Zaharçenko cinayeti, politikacılar, zengin oligarklar ve devlet aktörleri arasında karmaşık bir ilişkiler ağının var olduğu Ukrayna’nın bağımsızlığını ilan etmiş iki cumhuriyetindeki önde gelen askeri ve siyasi kişiliklere yönelik son suikastlar serisinin sonuncusudur.

Ukrayna’nın güneydoğusundaki çatışma, ülkede Şubat 2014’te gerçekleşen ABD destekli, aşırı sağcı darbeden kaynaklanıyor. Ukrayna’nın Moskova ile sıkı bağlar kurma yönünde hareket eden devlet başkanı Viktor Yanukoviç, Berlin’in ve Washington’ın desteğine sahip, şiddetle Rusya karşıtı olan Ukrayna milliyetçilerinin önderlik ettiği bir protesto ve şiddet dalgasıyla iktidardan indirilmişti.

Etnik olarak Rus olan milyonlarca yurttaş Ukrayna’dan kaçarken, çoğunluğun Rusça konuştuğu, Donbass olarak bilinen doğudaki kömür madeni bölgesine ayrılıkçı bir hareket egemen oldu. Rusya tarafından desteklenen DNR ve onun kardeş devleti Lugansk Halk Cumhuriyeti (LNR), bu çatışmadan doğdu. Amerikan egemen sınıfının Rusya ile savaş çığırtkanlığı yapan güçlü kesimleri, Ukrayna’daki çatışmayı, Suriye’de olduğu gibi, önemli bir cephe olarak görüyor.

Zaharçenko’nun öldürülmesinin ardından, DNR yetkilileri, bölgede olağanüstü hal ilan ettiler ve orduyu yüksek alarm durumuna geçirdiler. Onlar, Ukrayna’nın zırhlı araçlarının, Donetsk’in güneyindeki bir cephe hattı olan Volnovakha-Dokuçaevsk’e ilerlerken görüldüğünü söylediler.

DNR’nin harekat komutanlığı sözcüsü Daniel Bezsonov, Pazar günü, aralarında ABD’li ve Kanadalı güçlerin bulunduğu çok sayıda yabancı paralı askerin Ukrayna’ya vardığını ve büyük bir saldırıya hazırlık için, Kiev’in topçu ve piyade tugaylarına katıldığını belirtti. DNR’den komutan Eduard Bazurin, Ukraynalı baskın birliklerinin de güneydoğudaki Mariupol kentine konuşlandırıldığını söyledi. Ukrayna ordusu da, geçtiğimiz hafta, Donbass’ta hükümet karşıtı saldırıların arttığını belirtmişti.

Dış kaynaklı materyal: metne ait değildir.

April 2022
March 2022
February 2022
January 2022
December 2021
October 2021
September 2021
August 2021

Pazartesi günü, Ukrayna’nın batısındaki Lvov kentinde, Ukrayna-NATO ortak tatbikatları başladı. ABD’nin Ukrayna Büyükelçisi Marie Yovanovitch, açılış töreninde, tatbikata katılan on ülkenin, “Ukrayna’nın güvenliği, egemenliği ve toprak bütünlüğü için Ukrayna ile dayanışma içinde” olduğunu açıkladı.

Zaharçenko’nun öldürülmesi, 2015’te Ukrayna, Rusya, Fransa ve Almanya (“Normandiya Dörtlüsü”) arasında anlaşılan ve Zaharçenko’nun imzacısı olduğu Minsk II barış anlaşmasının ölüm haberi olabilir. Çatışmanın durmasını ve DNR ile LCR’nin sınırlı tanınmasını gerektiren bu anlaşma, sınırda konuşlu Ukrayna ordusu ve aşırı sağcı paramiliter güçler tarafından defalarca ihlal edildi.

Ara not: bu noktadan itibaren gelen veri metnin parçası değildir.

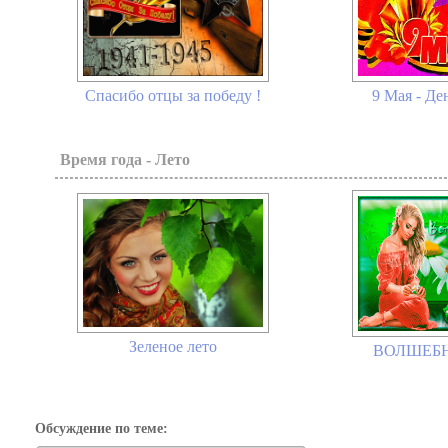
Спасибо отцы за победу !
9 Мая - Де
Время года - Лето
Зеленое лето
ВОЛШЕБН
Обсуждение по теме: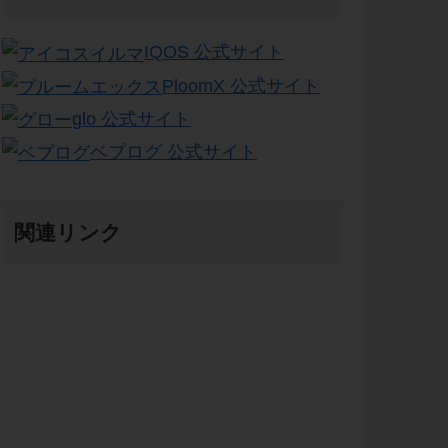
IQOS 公式サイト
PloomX 公式サイト
glo 公式サイト
ベプログ 公式サイト
関連リンク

Rusya Dışişleri Bakanı Sergey Lavrov, Cumartesi günü, Minks II’nin uygulanmasını tartışmak için Normandiya Dörtlüsü arasında yaklaşan görüşmelerin artık “imkansız” olduğunu açıkladı. Lavrov, Zaharçenko cinayetinin, “Minsk anlaşmalarının uygulanmasını engellemeyi amaçlayan açık bir provokasyon” olduğunu ekledi.

Fransa ve Almanya başlangıçta suikastin gerilimleri daha fazla tırmandırmak için kullanılmamasında ısrar ederken, Çarşamba günü, Avrupa Birliği (AB), Rusya’nın Ukrayna’ya müdahalesi gerekçesiyle 154 Rus’a ve 44 Rus şirketine karşı yaptırımları genişletti. Şimdi ölmüş olan Zaharçenko listeden çıkarıldığı için, yaptırım uygulanan kişi sayısı bir azaldı.